(Beginning of DATA FOR THE TASK)

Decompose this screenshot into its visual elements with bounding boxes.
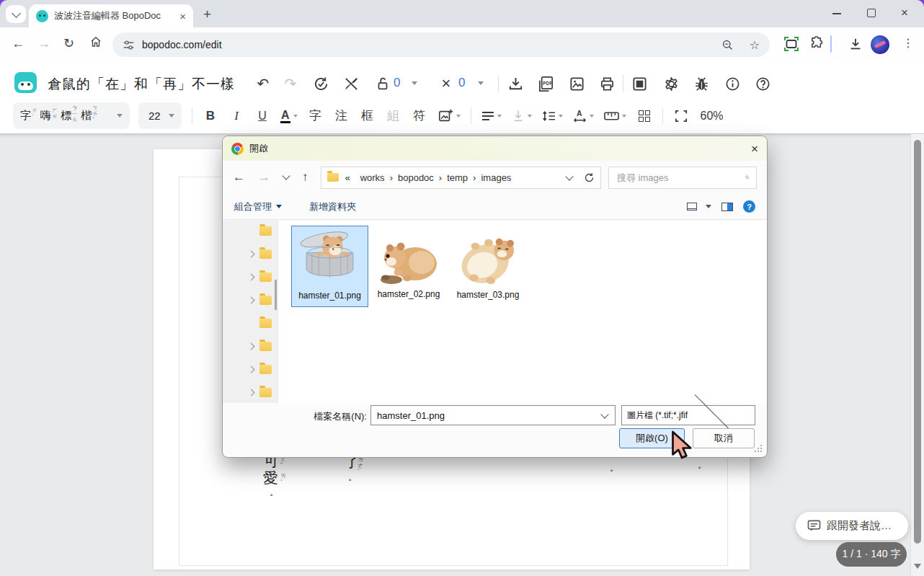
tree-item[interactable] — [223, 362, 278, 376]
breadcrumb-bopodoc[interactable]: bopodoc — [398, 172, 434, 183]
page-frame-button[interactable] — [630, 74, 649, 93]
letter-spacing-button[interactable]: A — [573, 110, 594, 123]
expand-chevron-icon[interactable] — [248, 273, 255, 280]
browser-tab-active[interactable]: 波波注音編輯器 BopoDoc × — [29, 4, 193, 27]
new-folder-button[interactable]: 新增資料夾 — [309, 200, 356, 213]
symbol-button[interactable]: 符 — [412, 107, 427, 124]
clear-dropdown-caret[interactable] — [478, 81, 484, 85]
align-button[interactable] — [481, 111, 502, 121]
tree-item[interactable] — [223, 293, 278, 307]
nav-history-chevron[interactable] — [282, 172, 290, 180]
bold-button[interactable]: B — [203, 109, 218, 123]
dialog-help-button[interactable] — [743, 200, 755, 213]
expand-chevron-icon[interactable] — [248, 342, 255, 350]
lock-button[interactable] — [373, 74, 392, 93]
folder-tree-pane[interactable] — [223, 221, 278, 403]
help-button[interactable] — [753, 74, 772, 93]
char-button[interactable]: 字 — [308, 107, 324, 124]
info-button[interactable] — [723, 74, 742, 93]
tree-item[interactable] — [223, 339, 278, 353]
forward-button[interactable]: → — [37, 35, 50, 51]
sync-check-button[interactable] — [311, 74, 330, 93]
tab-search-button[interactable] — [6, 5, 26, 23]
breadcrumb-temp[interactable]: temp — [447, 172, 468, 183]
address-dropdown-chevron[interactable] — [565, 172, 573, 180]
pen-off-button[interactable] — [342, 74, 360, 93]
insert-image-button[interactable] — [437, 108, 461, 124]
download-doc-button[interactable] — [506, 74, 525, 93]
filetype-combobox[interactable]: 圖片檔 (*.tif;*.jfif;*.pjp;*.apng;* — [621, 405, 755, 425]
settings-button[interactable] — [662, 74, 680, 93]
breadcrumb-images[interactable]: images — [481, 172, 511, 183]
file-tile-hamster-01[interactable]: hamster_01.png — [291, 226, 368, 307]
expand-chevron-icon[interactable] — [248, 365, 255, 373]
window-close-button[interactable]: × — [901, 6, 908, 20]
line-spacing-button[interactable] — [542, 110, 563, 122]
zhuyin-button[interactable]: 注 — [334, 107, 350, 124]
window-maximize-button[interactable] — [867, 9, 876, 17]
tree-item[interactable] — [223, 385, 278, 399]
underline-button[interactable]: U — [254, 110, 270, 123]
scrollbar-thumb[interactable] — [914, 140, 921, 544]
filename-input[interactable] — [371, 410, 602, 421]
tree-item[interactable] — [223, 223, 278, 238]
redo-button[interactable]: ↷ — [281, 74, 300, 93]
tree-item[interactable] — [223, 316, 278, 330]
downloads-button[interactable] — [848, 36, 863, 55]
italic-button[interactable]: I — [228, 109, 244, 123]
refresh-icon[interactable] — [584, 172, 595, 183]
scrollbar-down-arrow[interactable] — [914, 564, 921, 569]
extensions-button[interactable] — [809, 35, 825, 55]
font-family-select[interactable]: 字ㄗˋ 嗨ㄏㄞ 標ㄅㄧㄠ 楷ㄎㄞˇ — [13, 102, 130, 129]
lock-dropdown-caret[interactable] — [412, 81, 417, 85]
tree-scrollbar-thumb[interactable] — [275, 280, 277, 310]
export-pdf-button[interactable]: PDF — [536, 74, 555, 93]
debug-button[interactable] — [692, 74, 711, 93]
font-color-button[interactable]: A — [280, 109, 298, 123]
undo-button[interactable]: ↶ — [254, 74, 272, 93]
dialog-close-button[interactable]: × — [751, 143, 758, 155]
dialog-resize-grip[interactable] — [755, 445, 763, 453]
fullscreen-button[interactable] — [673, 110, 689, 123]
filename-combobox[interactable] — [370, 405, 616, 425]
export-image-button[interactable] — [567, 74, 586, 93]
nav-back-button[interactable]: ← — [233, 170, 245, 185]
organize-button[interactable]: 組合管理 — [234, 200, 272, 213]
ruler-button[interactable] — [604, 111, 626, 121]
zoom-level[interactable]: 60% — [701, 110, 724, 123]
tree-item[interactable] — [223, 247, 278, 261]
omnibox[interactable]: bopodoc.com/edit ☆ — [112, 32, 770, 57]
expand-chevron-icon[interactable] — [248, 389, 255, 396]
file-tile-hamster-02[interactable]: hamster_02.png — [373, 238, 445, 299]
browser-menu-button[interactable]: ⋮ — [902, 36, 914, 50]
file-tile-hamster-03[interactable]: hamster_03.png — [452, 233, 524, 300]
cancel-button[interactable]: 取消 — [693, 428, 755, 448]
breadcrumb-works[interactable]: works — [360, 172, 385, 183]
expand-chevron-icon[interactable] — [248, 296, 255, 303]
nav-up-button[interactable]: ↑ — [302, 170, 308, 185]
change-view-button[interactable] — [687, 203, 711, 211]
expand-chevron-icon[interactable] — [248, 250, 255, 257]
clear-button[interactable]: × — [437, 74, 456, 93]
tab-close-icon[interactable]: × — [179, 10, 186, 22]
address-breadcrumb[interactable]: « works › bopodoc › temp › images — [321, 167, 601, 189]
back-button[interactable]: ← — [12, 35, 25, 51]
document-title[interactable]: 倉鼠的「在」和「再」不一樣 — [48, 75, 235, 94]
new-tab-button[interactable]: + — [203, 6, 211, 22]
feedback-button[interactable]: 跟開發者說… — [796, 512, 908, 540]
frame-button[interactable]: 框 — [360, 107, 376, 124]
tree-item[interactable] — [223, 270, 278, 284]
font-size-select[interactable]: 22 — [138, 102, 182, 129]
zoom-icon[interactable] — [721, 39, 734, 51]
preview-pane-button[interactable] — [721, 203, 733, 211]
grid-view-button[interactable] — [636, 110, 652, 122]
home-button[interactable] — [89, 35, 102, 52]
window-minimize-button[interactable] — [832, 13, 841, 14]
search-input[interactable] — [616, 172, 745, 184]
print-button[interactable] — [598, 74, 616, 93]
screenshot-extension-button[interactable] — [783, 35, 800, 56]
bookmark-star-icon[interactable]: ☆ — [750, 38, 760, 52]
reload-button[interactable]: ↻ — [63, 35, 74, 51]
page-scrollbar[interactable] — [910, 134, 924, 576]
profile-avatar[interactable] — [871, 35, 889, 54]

(End of DATA FOR THE TASK)

DIRECTIONS FOR THIS TASK → Every line in the data that holds the string "caret" should be returned.

TASK RESULT →
clear-dropdown-caret[interactable] — [478, 81, 484, 85]
lock-dropdown-caret[interactable] — [412, 81, 417, 85]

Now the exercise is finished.